La recensione su Two Men in Town

di logos
7 stelle

E’ difficile uscire dalle conseguenze del male commesso, nonostante si abbia scontato la prigione. Perché la comunità è sempre pronta a ributtare addosso all’ex detenuto la definizione etichettate di criminale, e d’altro canto questa definizione finisce per essere incorporata dallo stesso sfortunato, che così finisce per commettere quegli stessi crimini che lo riporteranno in prigione.

 

Questa è la storia di William, che dopo aver ucciso un poliziotto della contea Luma, sconta una pena di diciotto anni, e si ritrova in libertà vigilata con regole ben precise: essere a domicilio dalle 9 di sera alle 6 del mattino, non portare addosso armi, non avere contatto con chi ha dei precedenti o con sospettati.
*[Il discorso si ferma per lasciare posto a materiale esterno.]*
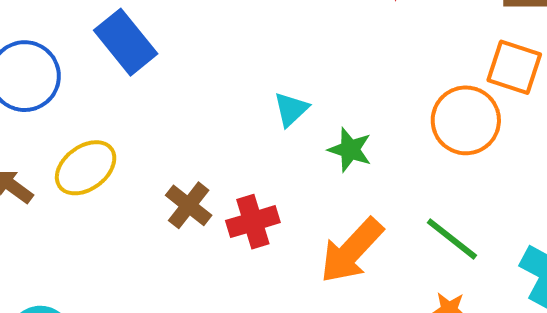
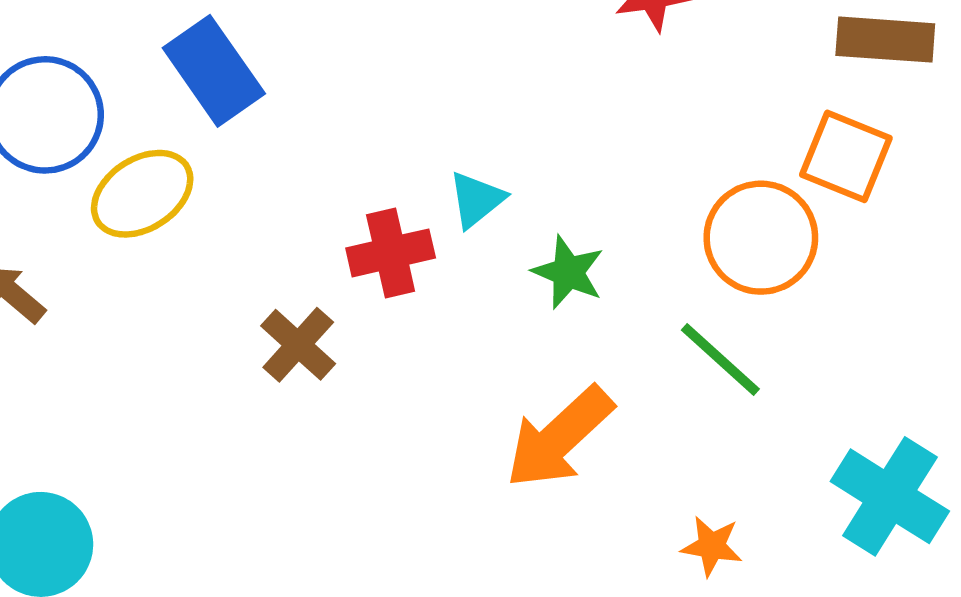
yellow ellipse: (86, 168) -> (142, 194), moved
red cross: (253, 222) -> (391, 253), moved
green line: (452, 239) -> (720, 360), moved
A prendere in consegna l’ex detenuto, in modo da vigilare affinché rispetti le consegne, è la laboriosa agente di custodia Emily Smith. Una donna severa, ma che crede nella possibilità del riscatto. Non la pensa così lo sceriffo della contea, Bill Agati, che vuole a tutti i costi che William ritorni in carcere, per aver ucciso un suo sottoposto, e quei 18 anni di reclusione non bastano, e proprio per questo, in qualità di sceriffo, vuole allertare la comunità.

 

William cercherà di mettercela tutta: convertitosi all’Islam troverà un lavoro come bovaro, e riuscirà ad aprirsi un conto corrente in una banca, presso la quale incontrerà l’impiegata Teresa, con cui nascerà una love story. Ma le cose non sono così semplici come sembrano: c’è sempre di mezzo lo sceriffo che cerca di fare lo sgambetto al nostro eroe, in più il criminale Saldano lo vuole di nuovo al suo fianco come trafficante di clandestini dal Messico.

 

Il film si svolge dunque su una terra di confine, in cui l’atmosfera accecante di un sole persistente riesce a sposarsi con una tonalità emotiva cupa, dove si avverte sin da subito l’impossibilità di una effettiva emancipazione. Colpisce la volontà tutta autentica di riaffermazione di sé nella semplicità, da parte di William; il sottile legame che lo unisce con la sua vigilatrice. Ma è troppo poco rispetto alle insidie che vengono lanciate, da una parte, dallo sceriffo e, dall’altra parte, dal criminale. E’ come se l’autorità del bene e del male siano complici nel rendere impossibile l’eccezionalità esistenziale di un uomo che vuole, in tutta semplicità, riscostruire la propria libertà nell’amore con una donna. No, per l’esistenza non c’è spazio, il nostro eroe ritornerà ad essere come lo vogliono le istituzioni del bene e del male, della giustizia e della criminalità.

 

Il regista Rachid Bouchareb dà un’ottima prova di stile, in certi momenti mi è sembrato di essere in uno dei film di Denis Villeneuve, nei quali i personaggi sono consegnati a un destino impietoso che li sovrasta e li fa essere interiormente devastati dalla perdita progressiva di terreno che li possa ancora sostenere. Certo, forse bisognava meno rimarcare su certe situazioni già significative di per sé, per evitare quelle didascalie che rendono l’opera meno tragica. Però è una sottigliezza dei miei gusti. Per quanto concerne gli attori, mi soffermo solo sul protagonista principale, Forest Whitaker, che ha dato veramente tutto se stesso, con il suo sguardo, la sua mimica facciale, postura e gestualità. Ma anche in ciò si poteva dare di più, si doveva lasciare più spazio interpretativo a questo grande attore, perché la sua recitazione è veramente qualcosa che nasce dal fondamento dell’esserci.

 

Un film comunque poliedrico, che non il pretesto di metterci davanti l’impossibilità del riscatto di un ex detenuto ci fa anche comprendere come la società, soprattutto la comunità di confine, dunque gli interi USA, è attraversata da forze contrapposte, ma che si tollerano per l’equilibrio generale, affinché l’eroe di turno dall’Afghanistan possa essere degnamente festeggiato con la bandiera per le sue azioni militari, all’insegna della Libertà e della Ricerca della felicità.